**RECORDS SHOWN:**
━━━
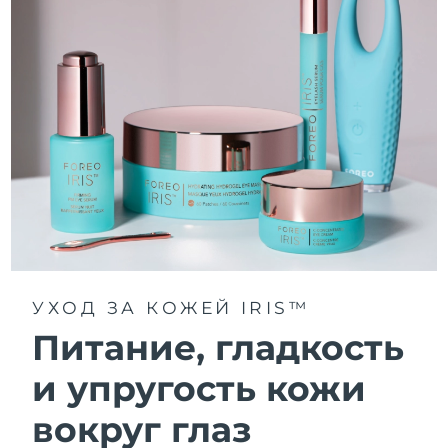
УХОД ЗА КОЖЕЙ IRIS™
Питание, гладкость
и упругость кожи
вокруг глаз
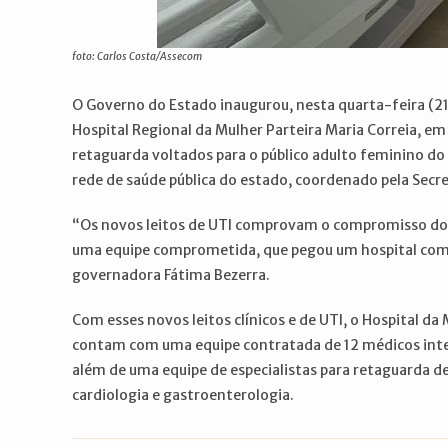
foto: Carlos Costa/Assecom
O Governo do Estado inaugurou, nesta quarta-feira (21),
Hospital Regional da Mulher Parteira Maria Correia, em M
retaguarda voltados para o público adulto feminino do
rede de saúde pública do estado, coordenado pela Secre
“Os novos leitos de UTI comprovam o compromisso do G
uma equipe comprometida, que pegou um hospital com 2
governadora Fátima Bezerra.
Com esses novos leitos clínicos e de UTI, o Hospital d
contam com uma equipe contratada de 12 médicos inte
além de uma equipe de especialistas para retaguarda de
cardiologia e gastroenterologia.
━━━
**INSTRUCTIONS FOR THE TASK:**
Copy each line of the records precisely and drop any images they hold.

**TASK OUTPUT:**
УХОД ЗА КОЖЕЙ IRIS™
Питание, гладкость
и упругость кожи
вокруг глаз
foto: Carlos Costa/Assecom
O Governo do Estado inaugurou, nesta quarta-feira (21),
Hospital Regional da Mulher Parteira Maria Correia, em M
retaguarda voltados para o público adulto feminino do
rede de saúde pública do estado, coordenado pela Secre
“Os novos leitos de UTI comprovam o compromisso do G
uma equipe comprometida, que pegou um hospital com 2
governadora Fátima Bezerra.
Com esses novos leitos clínicos e de UTI, o Hospital d
contam com uma equipe contratada de 12 médicos inte
além de uma equipe de especialistas para retaguarda de
cardiologia e gastroenterologia.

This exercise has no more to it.